An Athlete’s Guide to Exercise & Muscle Physiology

Athlete’s Guide to Muscle Physiology

While exercise is commonly grouped into a rigid, singular activity, there are actually endless forms of exercise, each requiring its own set of unique muscular contractions, muscle fiber types, energy sources, and physiological demands.

When it comes to an athlete’s physiology, several factors influence the performance and health of the body. Moreover, the demands of a given sport or physical activity require a certain level of generated force and power by the musculoskeletal system.

Thus, many factors are linked to the makeup and functional capacity of the muscles that contribute to an athlete’s performance.

In what follows, we’ll be highlighting the basics of physiology and anatomy that apply to energy production, muscular contraction, and muscular performance of an athlete.

What is Exercise Physiology?

Physiology in general is defined as the study of the form and function within the human body.

Exercise physiology, which is often interchangeable with muscle physiology, is the study of the mechanics and musculoskeletal functions of the human body as it pertains to exercise and movement.

In order to gain a basic understanding of exercise or muscular physiology, it’s best to learn some basics about the cellular makeup and anatomy of the muscular system.

Cellular Makeup & Anatomy of the Muscular System

The purpose of this section is to provide you with an overview demonstrating the importance of muscle physiology and the role that it plays in exercise performance.

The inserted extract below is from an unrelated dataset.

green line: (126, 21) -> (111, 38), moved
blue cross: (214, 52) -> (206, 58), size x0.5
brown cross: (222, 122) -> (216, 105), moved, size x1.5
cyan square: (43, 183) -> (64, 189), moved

The muscular system or the musculoskeletal system is a body system similar to other body systems, such as the cardiovascular system, the skeletal system, the nervous system, and the digestive system.

By definition, the muscular system is responsible for controlling the movement of our body and internal organs, allowing for proper posture, and promoting healthy blood circulation.

The muscular system is made up broadly of three types of muscle, each containing hundreds of thousands of muscle fibers that are broken down further into three main subtypes.

The three main types of muscles are as follows: Skeletal, Cardiac (i.e., the heart), and Smooth (i.e., internal organs and eyes). In this content piece, we’ll be focusing on the skeletal muscles of the body.

The three main types of muscle fibers found in skeletal muscles are as follows: Type 1, Type 2A, and Type 2B. Type 1 is considered a Slow Twitch (ST) muscle fiber, while Type 2A and 2B are considered Fast Twitch (FT) muscle fibers.

The primary role of the muscles and muscle fibers of the body, especially in the context of an athlete, is muscle contraction. A muscle contraction refers to the ability of the muscle to shorten & lengthen, or put simply, to move.

The movement or contraction of a muscle is due to the singular muscle cells that are grouped together within muscle fibers. By working together, muscular cells are able to generate movement, and force and power are able to be exerted.

ATP Energy Production for Muscle Contraction

When it comes to producing muscular energy, there are three main systems at play depending on the muscle activity. The three energy systems are as follows:

  • ATP-PC System (Phosphagen System)
  • Glycolytic System
  • Oxidative System

During exercise, these individual systems are at work at different times during different exercises. In the following, we’ll take a deeper look into the roles of each. Before diving in, however, it’s important to define the following term, ATP (adenosine triphosphate).

ATP is simply the primary carrier of energy within the cells of our body. In the area of muscle physiology, it’s mainly responsible for sustaining muscle contractions. ATP is much more valuable during aerobic exercise versus anaerobic exercise.

ATP-PC System

This is an anaerobic energy system which is strongly associated with short-term, high-intensity activities. The term anaerobic means that the energy is produced without the use of oxygen. The phosphagen system, however, doesn’t have the capacity to produce or store ATP in large quantities.

Glycolytic System

When anaerobic activity lasts more than 20 to 30 seconds, the phosphagen system retires and the glycolytic system subs in.

Even though this is also an anaerobic system, it has the capacity to produce and store much more ATP for activity. In the glycolytic system, glycogen storage in muscles breaks down to glucose which helps make more ATP in the cells for energy.

Oxidative System

Distinct from the phosphagen and glycolytic systems, the oxidative system is 100% aerobic (uses oxygen). The oxidative system takes over for energy production at around the 3-minute mark of exercise. It is the main system for endurance activities.

While the oxidative system produces less ATP than the anaerobic systems, its use is much more efficient, making it an ideal energy system for long-distance runners.

Note that all three energy systems are always active at once, however, each has a time and place in which they’re dominantly active.